La première longue séquence de gameplay de Raji: Kaliyuga présentée pendant le Xbox Tokyo Game Show 2026 Broadcast confirme l'ampleur de la transformation commencée depuis l'annonce du jeu.
Nodding Heads utilise Unreal Engine 5 et cite notamment un nouveau système d'éclairage ainsi qu'une approche modulaire de la construction du monde.
Le premier Raji pouvait contrôler presque chaque cadre
La caméra isométrique de Raji: An Ancient Epic avait une conséquence technique importante : le studio maîtrisait précisément l'angle sous lequel l'environnement serait observé.
Une troisième personne libre supprime cette sécurité. Les architectures doivent fonctionner vues depuis davantage d'angles, les transitions verticales deviennent visibles et les espaces doivent supporter une exploration où le joueur peut beaucoup plus facilement tester leurs limites.
Le studio explique utiliser des techniques modernes d'Unreal Engine 5 pour augmenter cette échelle sans abandonner les motifs, couleurs et références artistiques qui donnaient au premier jeu son identité.
Les fresques ne sont plus simplement des images narratives
Les murals du premier épisode racontaient une grande partie du contexte culturel sous forme d'illustrations statiques. Kaliyuga les transforme en Memory Murals plus dynamiques.
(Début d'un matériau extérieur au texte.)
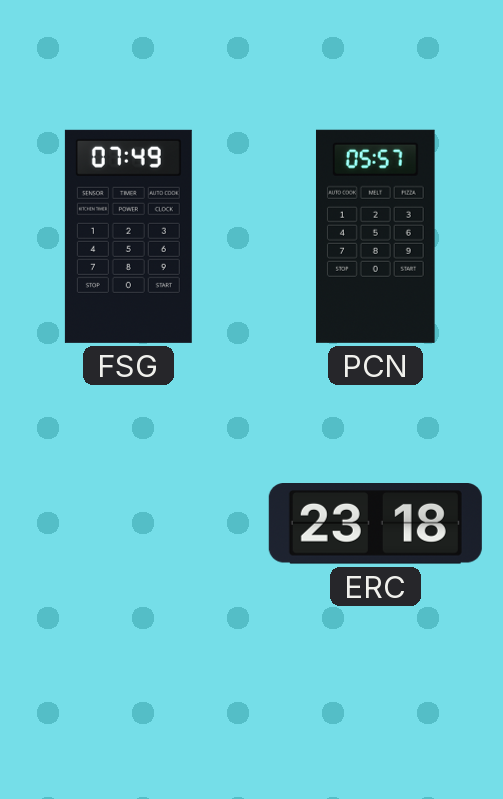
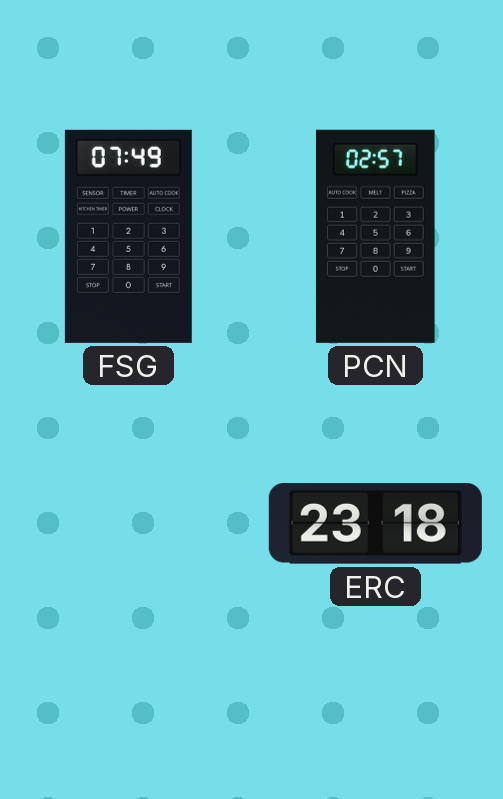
PCN: 05:57 -> 02:57
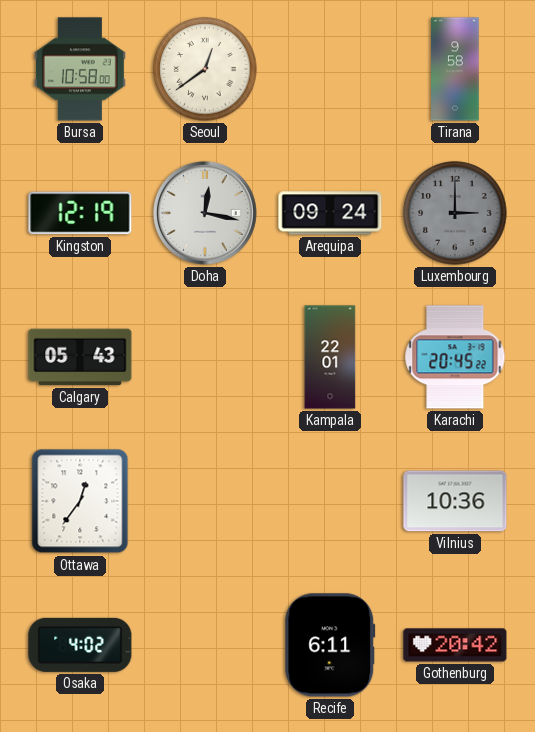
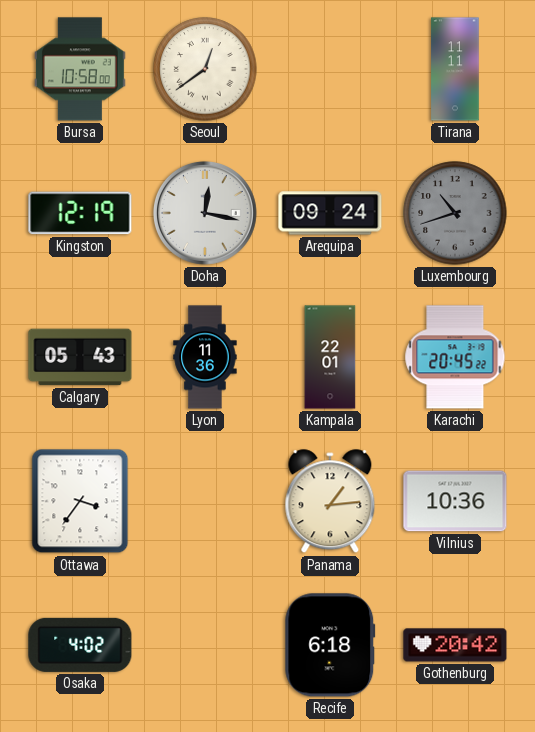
Tirana: 9:58 -> 11:11
Luxembourg: 3:00 -> 10:42
Lyon: none -> 11:36
Ottawa: 12:36 -> 3:36
Panama: none -> 1:14
Recife: 6:11 -> 6:18
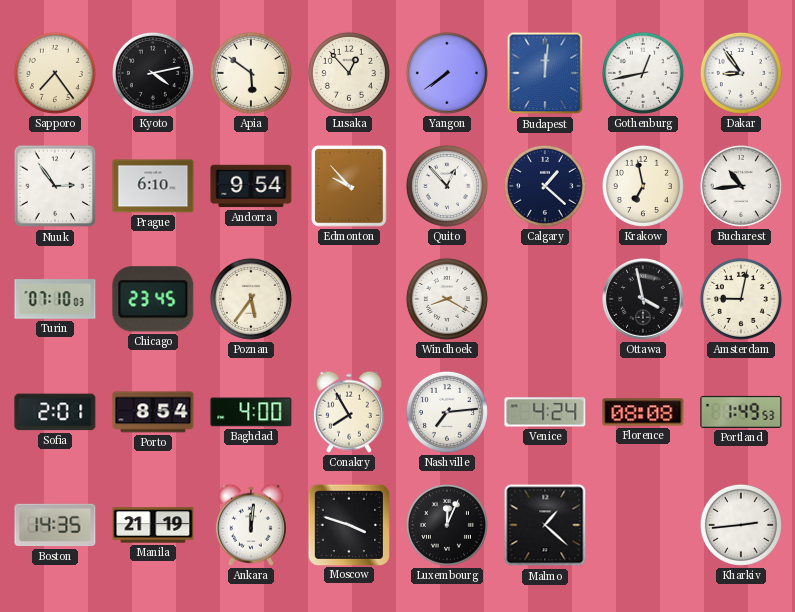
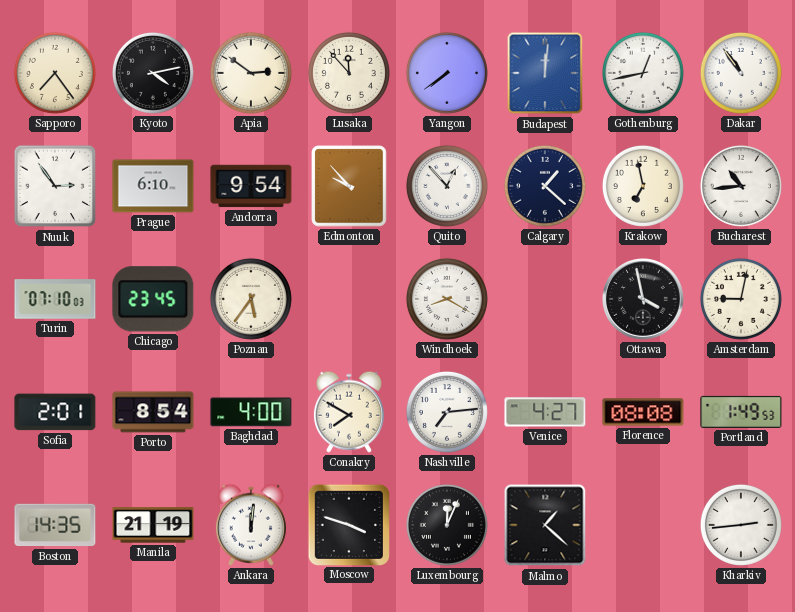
Apia: 5:51 -> 2:51
Lusaka: 12:53 -> 11:53
Dakar: 8:54 -> 10:54
Conakry: 7:55 -> 7:50
Venice: 4:24 -> 4:27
Nodding Heads parle de fresques capables de « respirer » et de raconter leurs histoires de manière plus vivante. Techniquement, cela signifie que l'un des éléments artistiques les plus distinctifs de la série devient aussi une couche d'animation et de mise en scène.
Le studio cherche donc à moderniser la présentation sans remplacer cet art par une cinématique générique en temps réel.
Deux protagonistes imposent deux vocabulaires d'effets
La nouvelle caméra rapproche également énormément les effets de combat du joueur.
Raji utilise une animation très physique, faite de sauts, flips, coups de Trishul et projections d'ennemis. Darsh ajoute de son côté les Siddhis : sphères d'énergie, distorsions gravitationnelles, effets temporels et même trou noir.
Le problème technique ne sera pas uniquement d'afficher ces effets. Il faudra les rendre lisibles lorsque plusieurs ennemis, pouvoirs et attaques de suivi se superposent à proximité immédiate de la caméra.
Le système d'évasion multiplie lui aussi les transitions d'animation
Nodding Heads a refusé de donner aux deux personnages une même roulade universelle. Raji possède plusieurs pas, flips et esquives, Darsh ses propres rotations, et chaque variante peut enchaîner vers une attaque particulière.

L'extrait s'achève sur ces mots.